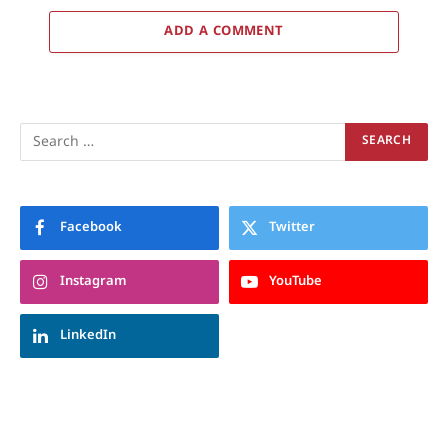
ADD A COMMENT
Facebook
Twitter
Instagram
YouTube
LinkedIn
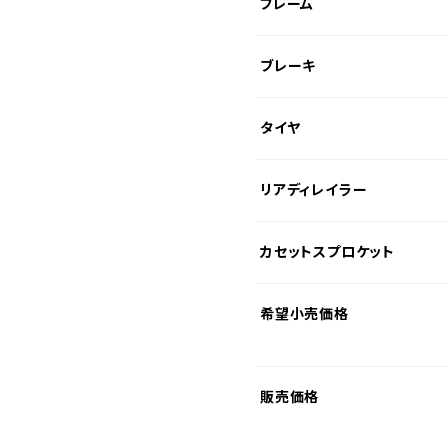
フレーム
ブレーキ
タイヤ
リアディレイラー
カセットスプロケット
希望小売価格
販売価格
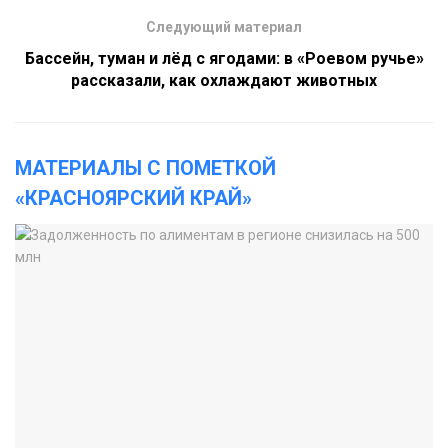
Следующий материал
Бассейн, туман и лёд с ягодами: в «Роевом ручье»
рассказали, как охлаждают животных
МАТЕРИАЛЫ С ПОМЕТКОЙ
«КРАСНОЯРСКИЙ КРАЙ»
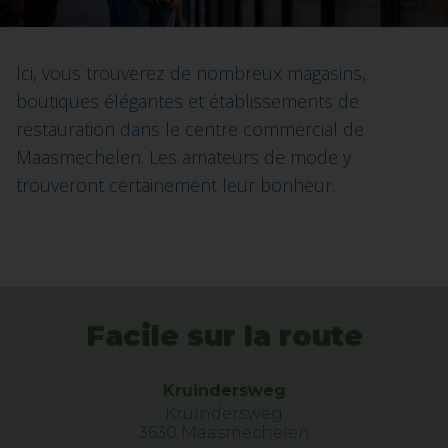
Ici, vous trouverez de nombreux magasins,
boutiques élégantes et établissements de
restauration dans le centre commercial de
Maasmechelen. Les amateurs de mode y
trouveront certainement leur bonheur.
Facile sur la route
Kruindersweg
Kruindersweg
3630 Maasmechelen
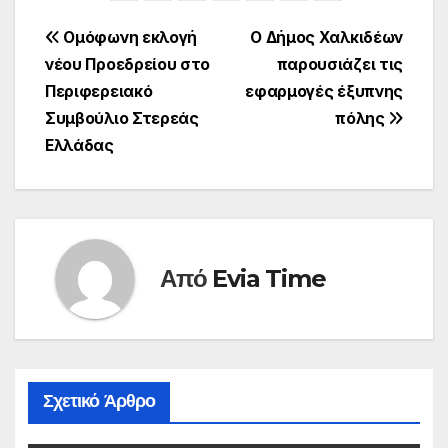
Πλοήγηση
Ομόφωνη εκλογή
Ο Δήμος Χαλκιδέων
νέου Προεδρείου στο
παρουσιάζει τις
άρθρων
Περιφερειακό
εφαρμογές έξυπνης
Συμβούλιο Στερεάς
πόλης
Ελλάδας
Από
Evia Time
Σχετικό Άρθρο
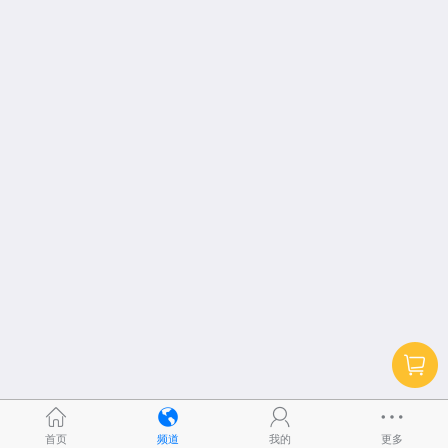
首页
频道
我的
更多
════
* Assignment: Across all the records above, find each line with "Maasmechelen" in it and copy it.

* Written solution:
Maasmechelen. Les amateurs de mode y
3630 Maasmechelen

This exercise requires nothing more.